Bobby Fischer fue uno
de esos grandes misterios de la Naturaleza que nunca se llegaron a desvelar del
todo. Es posible que fuera uno de los más grandes talentos mundiales en el
ajedrez y que su excesiva inteligencia fuera la espoleta de su propia locura.
También es posible que quedara marcado por la conflictiva relación con su madre
o que apenas pudiera aguantar la tensión derivada de la guerra fría entre
Estados Unidos y la Unión Soviética como uno de sus símbolos.
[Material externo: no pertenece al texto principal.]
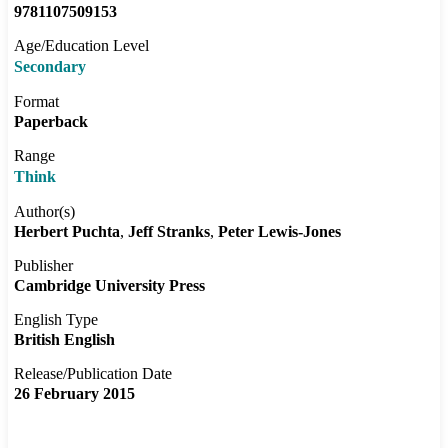
9781107509153
Age/Education Level
Secondary
Format
Paperback
Range
Think
Author(s)
Herbert Puchta
Jeff Stranks
Peter Lewis-Jones
Publisher
Cambridge University Press
English Type
British English
Release/Publication Date
26 February 2015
Quizá detrás de
ese animal de escaques había un ser humano obsesivo, marginal, diferente y
genial, que nunca se encontró a sí mismo porque se dejaba ahí, en el último
jaque, en la última jugada magistral de una partida que, al fin y al cabo,
nunca llegó a vencer.
Es cierto que en esta
película hay hechos que están dramatizados, otros que no son muy exactos y que,
tal vez, Tobey Maguire no sea el intérprete más adecuado para dar vida al ex
campeón mundial de ajedrez. Tampoco cabe duda de que su trabajo es esforzado,
constante y muy intenso, pero queda traicionado por un físico que se queda
corto, con muy poca presencia, sin profundidad gestual y dramática. Por otro
lado, Liev Schreiber cae de nuevo en uno de sus peores defectos al encarnar a
Boris Spassky y es esa sensación de desidia que de vez en cuando desprende. El
duelo más apasionante del ajedrez del siglo XX quizá hubiera merecido dos
actores con más peso, con más empuje, con más audacia.
Y es que no es fácil
describir, siquiera lejanamente, lo que pasaba por la cabeza de Bobby Fischer.
En su inmenso pensamiento se mezclaban peligrosamente la autodestrucción, la
obsesión, la desubicación, la extravagancia, la conciencia de su propia
individualidad, la utilización, la simbolización y la soledad. Todo ello bien
remezclado con las suficientes dosis de presión debía desembocar por fuerza en
la locura y en el abandono. Por mucho que se quiera disfrazar a Bobby Fischer
de leyenda que desaparece en las sombras es más posible que simplemente fuera
un hombre que no aguantó el peso de su propia responsabilidad. Y nadie debería
culparle por ello.
En la guerra de nervios
que se establece en los lados de un tablero, es fácil confundir la
concentración con el espejismo y arrojar la toalla es un gesto que no se
permite en tales combates. Bobby Fischer intentó quitarse de encima el
patriotismo barato que le empujaba a medirse con los soviéticos para fijarse en
sí mismo, en ese marionetista que dispone sus tropas para un asedio que solía
terminar con el rey contrario abatido. Para él, el duelo era el auténtico
desafío y no la demostración infantil e inútil de que un americano podía ser
más inteligente que un ruso sobre un tablero de ajedrez. Por eso, se llenó de
exigencias absurdas, de condiciones excéntricas, de maniobras de distracción
para hacerse notar como ese campeón que, realmente, nunca quiso ser. Él sabía
que lo era y eso fue el principio de su fin.